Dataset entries
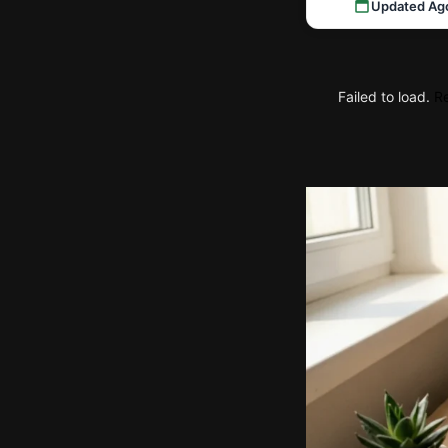
Updated Ag
Failed to load.
Re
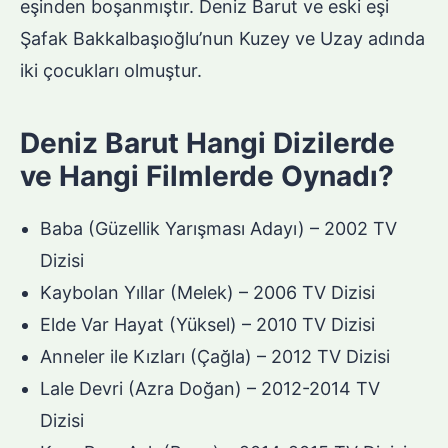
eşinden boşanmıştır. Deniz Barut ve eski eşi
Şafak Bakkalbaşıoğlu’nun Kuzey ve Uzay adında
iki çocukları olmuştur.
Deniz Barut Hangi Dizilerde
ve Hangi Filmlerde Oynadı?
Baba (Güzellik Yarışması Adayı) – 2002 TV
Dizisi
Kaybolan Yıllar (Melek) – 2006 TV Dizisi
Elde Var Hayat (Yüksel) – 2010 TV Dizisi
Anneler ile Kızları (Çağla) – 2012 TV Dizisi
Lale Devri (Azra Doğan) – 2012-2014 TV
Dizisi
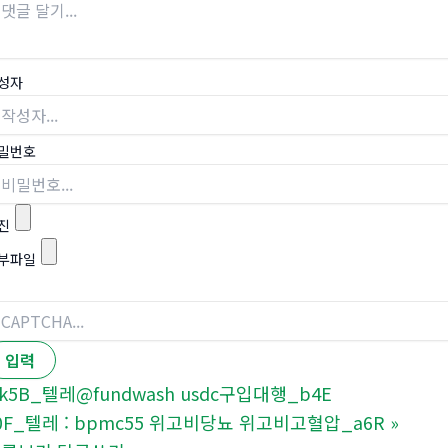
성자
밀번호
진
부파일
k5B_텔레@fundwash usdc구입대행_b4E
0F_텔레 : bpmc55 위고비당뇨 위고비고혈압_a6R
»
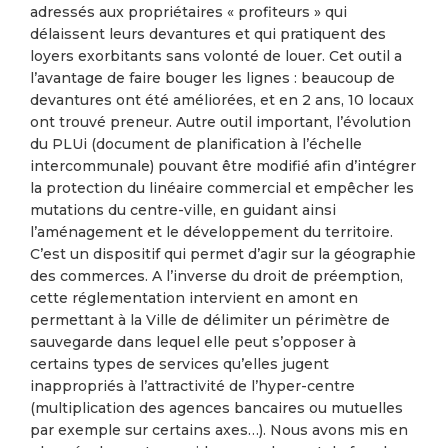
adressés aux propriétaires « profiteurs » qui
délaissent leurs devantures et qui pratiquent des
loyers exorbitants sans volonté de louer. Cet outil a
l’avantage de faire bouger les lignes : beaucoup de
devantures ont été améliorées, et en 2 ans, 10 locaux
ont trouvé preneur. Autre outil important, l’évolution
du PLUi (document de planification à l’échelle
intercommunale) pouvant être modifié afin d’intégrer
la protection du linéaire commercial et empêcher les
mutations du centre-ville, en guidant ainsi
l’aménagement et le développement du territoire.
C’est un dispositif qui permet d’agir sur la géographie
des commerces. A l’inverse du droit de préemption,
cette réglementation intervient en amont en
permettant à la Ville de délimiter un périmètre de
sauvegarde dans lequel elle peut s’opposer à
certains types de services qu’elles jugent
inappropriés à l’attractivité de l’hyper-centre
(multiplication des agences bancaires ou mutuelles
par exemple sur certains axes…). Nous avons mis en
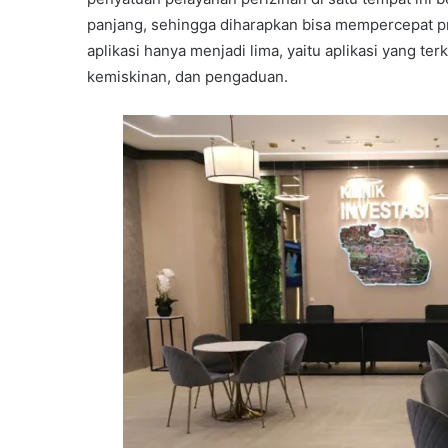
panjang, sehingga diharapkan bisa mempercepat pr
aplikasi hanya menjadi lima, yaitu aplikasi yang te
kemiskinan, dan pengaduan.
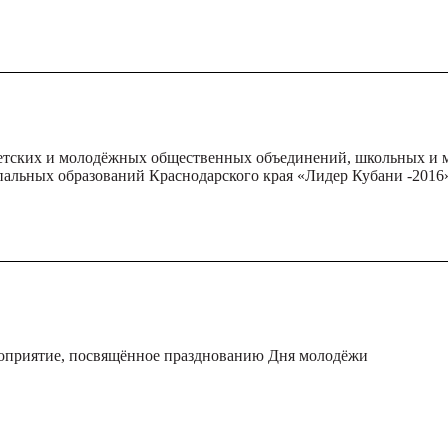
детских и молодёжных общественных объединений, школьных и
альных образований Краснодарского края «Лидер Кубани -2016
приятие, посвящённое празднованию Дня молодёжи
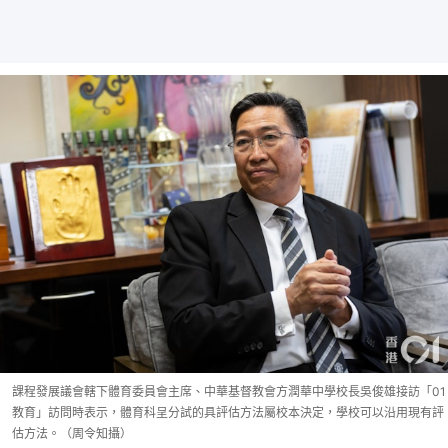
課程發展議會轄下體育委員會主席、中華基督教會方潤華中學校長吳俊雄接訪「01
教育」訪問時表示，體育科呈分試的具評估方法屬校本決定，學校可以沿用現有評
估方法。（周令知攝）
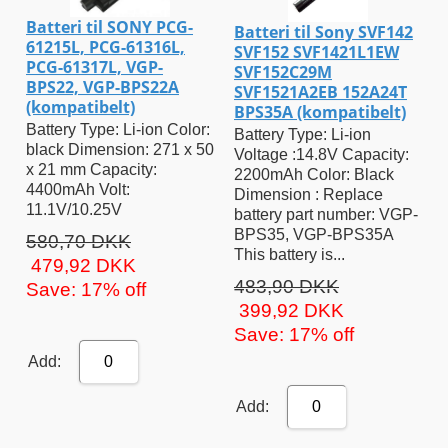
Batteri til SONY PCG-
Batteri til Sony SVF142
61215L, PCG-61316L,
SVF152 SVF1421L1EW
PCG-61317L, VGP-
SVF152C29M
BPS22, VGP-BPS22A
SVF1521A2EB 152A24T
(kompatibelt)
BPS35A (kompatibelt)
Battery Type: Li-ion Color:
Battery Type: Li-ion
black Dimension: 271 x 50
Voltage :14.8V Capacity:
x 21 mm Capacity:
2200mAh Color: Black
4400mAh Volt:
Dimension : Replace
11.1V/10.25V
battery part number: VGP-
BPS35, VGP-BPS35A
580,70 DKK
This battery is...
479,92 DKK
483,90 DKK
Save: 17% off
399,92 DKK
Save: 17% off
Add:
0
Add:
0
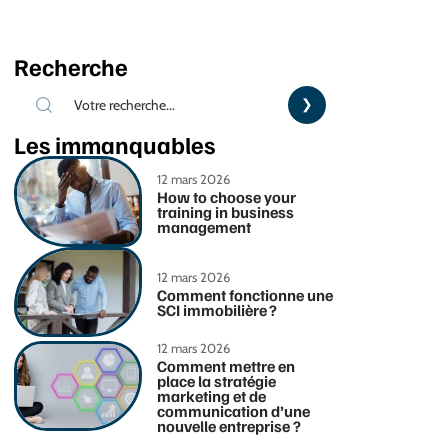
Recherche
Les immanquables
12 mars 2026
How to choose your
training in business
management
12 mars 2026
Comment fonctionne une
SCI immobilière ?
12 mars 2026
Comment mettre en
place la stratégie
marketing et de
communication d’une
nouvelle entreprise ?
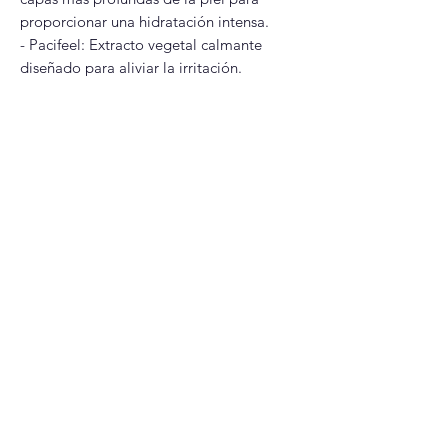
proporcionar una hidratación intensa.
- Pacifeel: Extracto vegetal calmante
diseñado para aliviar la irritación.
Modo de uso
Utilizar exclusivamente durante la rutina
nocturna.
Aplicar como primer paso después de la
limpieza facial. Asegúrate de que tu rostro
esté completamente seco antes de aplicar
para evitar mayor sensibilidad.
Úsalo de forma continua, pero si eres
principiante, comienza aplicándolo solo 2
veces por semana para que tu piel se
adapte.
Usa protector solar durante el día, ya que
el retinol aumenta la sensibilidad de la
piel a los rayos del sol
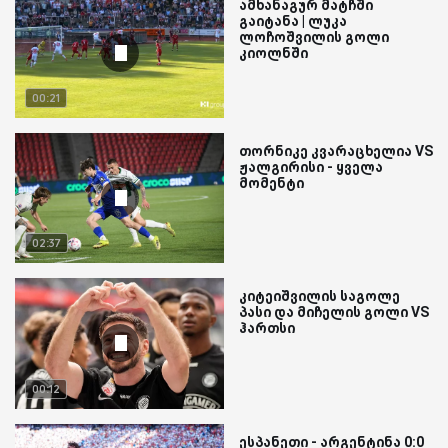
ამხანაგურ მატჩში
გაიტანა | ლუკა
ლოჩოშვილის გოლი
კიოლნში
00:21
თორნიკე კვარაცხელია VS
ჟალგირისი - ყველა
მომენტი
02:37
კიტეიშვილის საგოლე
პასი და მიჩელის გოლი VS
ჰართსი
00:12
ესპანეთი - არგენტინა 0:0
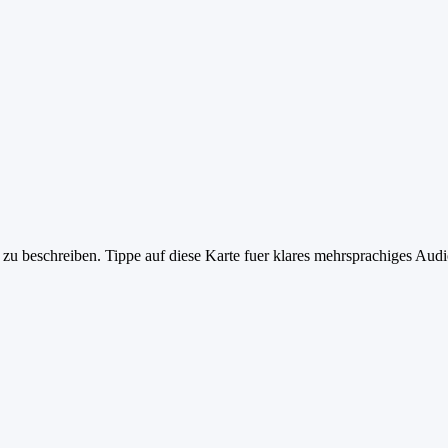
zu beschreiben. Tippe auf diese Karte fuer klares mehrsprachiges Audi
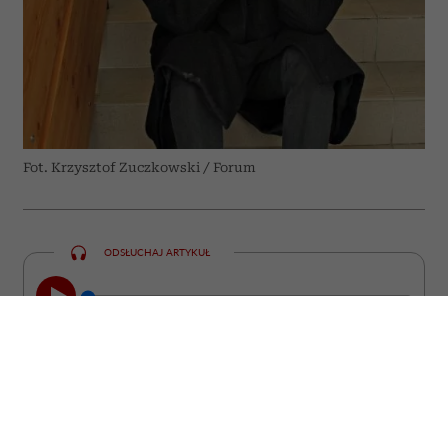
Fot. Krzysztof Zuczkowski / Forum
ODSŁUCHAJ ARTYKUŁ
00:00
23:47
„Zwierzę jest kimś, a nie czymś” –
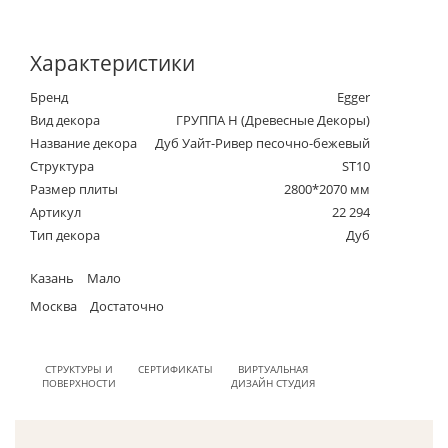
Характеристики
Бренд
Egger
Вид декора
ГРУППА Н (Древесные Декоры)
Название декора
Дуб Уайт-Ривер песочно-бежевый
Структура
ST10
Размер плиты
2800*2070 мм
Артикул
22 294
Тип декора
Дуб
Казань
Мало
Москва
Достаточно
СТРУКТУРЫ И
СЕРТИФИКАТЫ
ВИРТУАЛЬНАЯ
ПОВЕРХНОСТИ
ДИЗАЙН СТУДИЯ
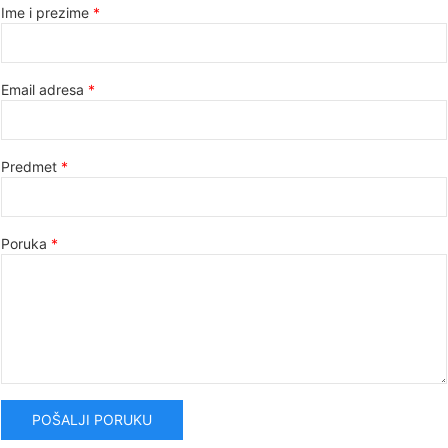
Ime i prezime
Email adresa
Predmet
Poruka
POŠALJI PORUKU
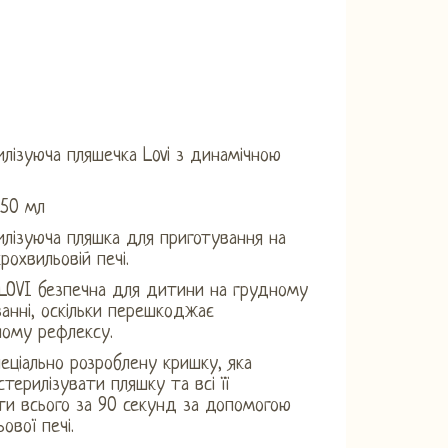
лізуюча пляшечка Lovi з динамічною
250 мл
лізуюча пляшка для приготування на
рохвильовій печі.
LOVI безпечна для дитини на грудному
анні, оскільки перешкоджає
ному рефлексу.
пеціально розроблену кришку, яка
стерилізувати пляшку та всі її
и всього за 90 секунд за допомогою
ової печі.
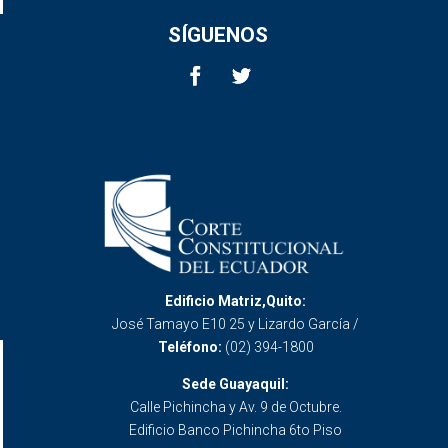
SÍGUENOS
Edificio Matriz,Quito:
José Tamayo E10 25 y Lizardo García /
Teléfono:
(02) 394-1800
Sede Guayaquil:
Calle Pichincha y Av. 9 de Octubre.
Edificio Banco Pichincha 6to Piso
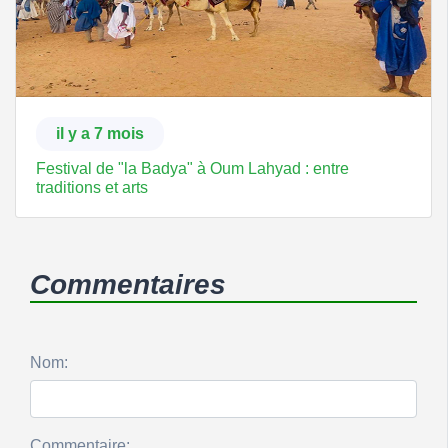
il y a 7 mois
Festival de "la Badya" à Oum Lahyad : entre
traditions et arts
Commentaires
Nom:
Commentaire:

**Task instructions:**
Using the data above, set down each line from the line with "LOVI безпечна для дитини на грудному" to the line with "il y a 7 mois" exactly, both ends included, and leave the pictures behind. Nothing else belongs.

**Answer:**
LOVI безпечна для дитини на грудному
анні, оскільки перешкоджає
ному рефлексу.
пеціально розроблену кришку, яка
стерилізувати пляшку та всі її
и всього за 90 секунд за допомогою
ової печі.
SÍGUENOS
Edificio Matriz,Quito:
José Tamayo E10 25 y Lizardo García /
Teléfono:
(02) 394-1800
Sede Guayaquil:
Calle Pichincha y Av. 9 de Octubre.
Edificio Banco Pichincha 6to Piso
il y a 7 mois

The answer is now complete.